Move seen as a gimmick to woo voters in 2018
GOVERNMENT has embarked on a massive recruitment exercise despite committing to a freeze on new public service employment in a bid to woo voters ahead of the 2018 general elections.
By Wongai Zhangazha
Treasury is operating in constrained fiscal space characterised by staggered civil service salary dates and little capital and social spending.

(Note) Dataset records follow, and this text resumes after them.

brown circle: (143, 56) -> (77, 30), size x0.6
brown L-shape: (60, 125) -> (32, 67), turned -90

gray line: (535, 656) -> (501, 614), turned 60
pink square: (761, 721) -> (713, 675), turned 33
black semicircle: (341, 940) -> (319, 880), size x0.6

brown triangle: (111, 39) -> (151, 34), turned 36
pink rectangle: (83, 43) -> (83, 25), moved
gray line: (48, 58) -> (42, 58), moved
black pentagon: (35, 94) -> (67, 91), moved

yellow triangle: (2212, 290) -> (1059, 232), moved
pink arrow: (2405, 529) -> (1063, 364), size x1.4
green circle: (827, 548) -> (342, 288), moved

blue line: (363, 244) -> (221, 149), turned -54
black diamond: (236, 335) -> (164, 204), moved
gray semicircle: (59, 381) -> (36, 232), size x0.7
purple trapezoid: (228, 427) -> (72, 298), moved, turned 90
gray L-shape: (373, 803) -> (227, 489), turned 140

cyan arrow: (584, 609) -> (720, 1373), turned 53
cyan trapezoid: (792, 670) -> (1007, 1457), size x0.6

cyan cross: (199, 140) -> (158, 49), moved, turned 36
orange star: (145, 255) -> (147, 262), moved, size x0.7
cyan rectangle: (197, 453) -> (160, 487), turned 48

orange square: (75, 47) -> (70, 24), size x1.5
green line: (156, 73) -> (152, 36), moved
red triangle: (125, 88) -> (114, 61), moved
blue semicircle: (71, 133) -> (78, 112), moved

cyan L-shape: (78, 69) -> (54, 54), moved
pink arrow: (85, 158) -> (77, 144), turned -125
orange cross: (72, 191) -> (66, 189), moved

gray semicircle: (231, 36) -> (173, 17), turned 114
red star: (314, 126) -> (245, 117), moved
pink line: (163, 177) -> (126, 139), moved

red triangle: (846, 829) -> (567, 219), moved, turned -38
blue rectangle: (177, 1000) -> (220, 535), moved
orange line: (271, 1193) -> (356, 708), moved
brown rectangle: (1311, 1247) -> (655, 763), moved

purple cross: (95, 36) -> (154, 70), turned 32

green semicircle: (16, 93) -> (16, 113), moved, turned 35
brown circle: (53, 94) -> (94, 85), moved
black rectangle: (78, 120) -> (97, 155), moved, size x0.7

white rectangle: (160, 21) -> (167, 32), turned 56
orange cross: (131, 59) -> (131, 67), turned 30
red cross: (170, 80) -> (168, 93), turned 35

Official figures show that salaries account for 93% of government revenues.
The Zimbabwe Independent has learnt this week that government, which wants to give the impression it was fulfilling an election promise announced in the run-up to the 2013 polls, is on a drive to recruit police officers, soldiers, nurses and teachers in an attempt to save face.
This came after the ruling Zanu PF undertook to create 2,2 million jobs after being voted into power in 2013.
The Independent understands that government is on a drive to recruit up to 10 000 police officers before the polls.
The proposed recruitment is in line with the Zimbabwe Republic Police’s request to the Police Service Commission for an upward review of its human resource requirement from the existing 50 000 to 75 000.
The ZRP argued the recruitment of 25 000 officers would address the “manpower deficit emanating from the dynamic police environment and increased demand of police service in the country”.
Government officials say the proposal has been forwarded to cabinet for approval.
Government has also unfrozen over 2 000 nurses and 250 doctors’ posts while next month it will be recruiting 2 300 teachers who are going to be the first batch of the “urgently required” personnel to offset a 7 000-vacancy deficit.
Minister of Public Service Prisca Mupfumira yesterday said she could not comment on any issues as she was outside the country on government business.
However, in a in a recent interview with state media Mupfumira said the 2 300 teachers will be recruited ahead of the opening of schools for second term to enable the full implementation of the new curriculum recently introduced by the Education ministry.
In June last year, Education minister Lazarus Dokora, indicated that about 10 000 teachers and headmasters could be recruited as a move to address the shortage of educators in schools.
While independent estimates show that over 80% of the population is unemployed, critics say this plan could hamper Treasury’s plan to comply with recommendations from the International Monetary Fund.
Sources said this was a counter-strategy to a ploy by the opposition MDC to widely criticise government’s failure to deliver jobs ahead of next year’s general elections.
Thousands of workers have been thrown onto the streets after several firms closed shop while many others became jobless after companies scaled down operations following the July 17 2015 Supreme Court ruling which allowed employers to dismiss workers on three-month notice.
Trade unions have estimated that around 30 000 workers were dismissed using the ruling while employers armed with a survey have argued that 9 115 workers were affected.